§ **PROBLEM STATEMENT**
Please repeat the whole listing exactly, but leave out any picture it holds.

§ **RECORDS**
# # # # #

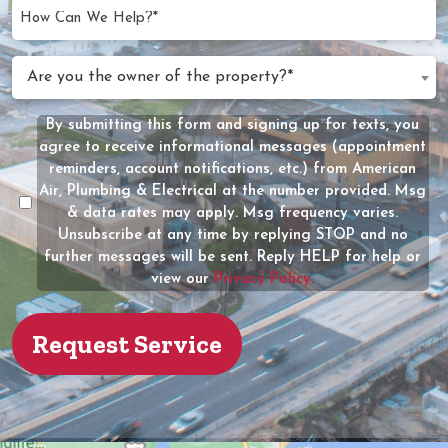
YYYY
How
Can
We
Are
Are you the owner of the property?*
Help?
you
(Required)
the
By submitting this form and signing up for texts, you
Message
owner
agree to receive informational messages (appointment
Consent
of
reminders, account notifications, etc.) from American
the
Air, Plumbing & Electrical at the number provided. Msg
property?
& data rates may apply. Msg frequency varies.
Unsubscribe at any time by replying STOP and no
(Required)
further messages will be sent. Reply HELP for help or
view our
Privacy Policy.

# # # # #

§ **SOLUTION TO THIS TASK**
YYYY
How
Can
We
Are
Are you the owner of the property?*
Help?
you
(Required)
the
By submitting this form and signing up for texts, you
Message
owner
agree to receive informational messages (appointment
Consent
of
reminders, account notifications, etc.) from American
the
Air, Plumbing & Electrical at the number provided. Msg
property?
& data rates may apply. Msg frequency varies.
Unsubscribe at any time by replying STOP and no
(Required)
further messages will be sent. Reply HELP for help or
view our
Privacy Policy.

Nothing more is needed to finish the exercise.